8. Supporting Local Farmers. The terms “social responsibility” and “economic resilience” are tossed around a good deal these days. But what do these values actually look like, for an herbal company like Tianjiang?

One example of these values in action is our process for selecting a new farm location.

Once a farm meets criteria as a Dao Di region with excellent soil, water, and climate conditions, they consider the economics of that region.

Since many of these Dao Di regions exist in remote areas with limited resources, Tianjiang selects those farms with the greatest economic need. In so doing, we introduce new jobs where previous jobs did not exist, and see impoverished areas begin to grow and thrive.


Want an even deeper dive into sustainable herbal farming? We encourage you to check out the Good Agricultural and Collection Practices and Good Manufacturing Practices for Botanical Materials, endorsed by the American Herbal Products Association (AHPA). 


4. Farming Quality Control:

The key factors in quality control for Raw Materials are controlling the quality of raw materials from the source, cultivating high-quality seedlings, guiding the planting process from its origin, and stabilizing the planting base source. We have developed a raw material quality deviation management system for more than 480 varieties of plants.

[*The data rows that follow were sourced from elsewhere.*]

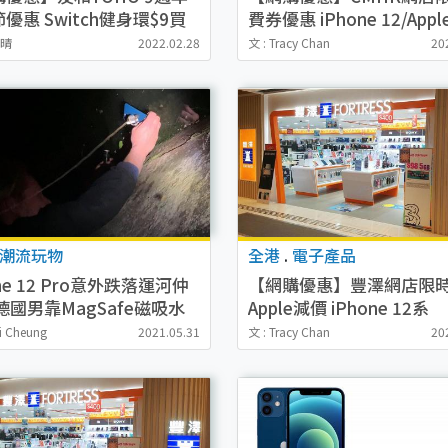
優惠 Switch健身環$9買
費券優惠 iPhone 12/Appl
Phone13/PS5/家品電器激
Watch激減$1200
海晴
2022.02.28
文 : Tracy Chan
20
潮流玩物
全港
.
電子產品
one 12 Pro意外跌落運河仲
【網購優惠】豐澤網店限
德國男靠MagSafe磁吸水
Apple減價 iPhone 12系
 仲釣到Switch遊戲機
列/MacBook/iPad激減$2
i Cheung
2021.05.31
文 : Tracy Chan
20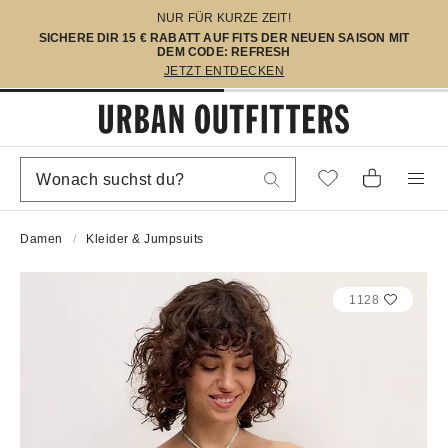
NUR FÜR KURZE ZEIT!
SICHERE DIR 15 € RABATT AUF FITS DER NEUEN SAISON MIT
DEM CODE: REFRESH
JETZT ENTDECKEN
Damen
Kleider & Jumpsuits
1128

A. Raw Material Planting Management:

  • · Origin (Stable)

  • · Site of Production (Stable)

  • · Period of Growth

  • · Time of Harvest

  • · Processing Methods

  • · Environment (Soil, Water, Weather)

  • · Grade Specification

B. Raw Material Quality Evaluation System:

  • · Characteristics

  • · Identification

  • · Inspection (including toxicity, etc.)

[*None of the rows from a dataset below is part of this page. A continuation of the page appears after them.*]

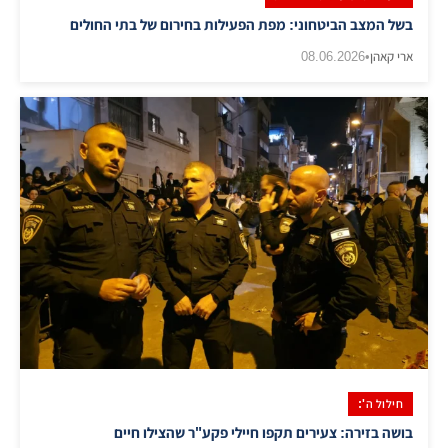
בשל המצב הביטחוני: מפת הפעילות בחירום של בתי החולים
ארי קאהן
•
08.06.2026
חילול ה':
בושה בזירה: צעירים תקפו חיילי פקע"ר שהצילו חיים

  • · Chemical Constituents Determination

  • · Leachate

  • · Mass Spectrometry

5. Vertical Quality Control with Full Traceability:

The whole-process-tracking-management not only strengthens quality management and reduces the cost of error correction, but it also facilitates the collection of commodity information and consumer trends, thus improving the company’s rapid response capability. In the field of process manufacturing, especially in the production of pharmaceuticals, the establishment of a product quality traceability system has become one of the important management tools that companies can rely upon.

  • The traceability platform records and manages all the data involved from raw materials to final products, so that the whole process becomes traceable and transparent.

  • The quality traceability platform is divided into 7 major modules: seed/seedlings, growing practices, single herb production, patented formula production, commercial circulation, information services, and system management.

  • The tracing data consists of three main components: production, supply, and marketing. Our company manages two major data sources: herb cultivation and granule production. The cultivation part includes farmer's files and growing environment data, etc.; the granule production part covers steps from purchasing raw materials to finished products release.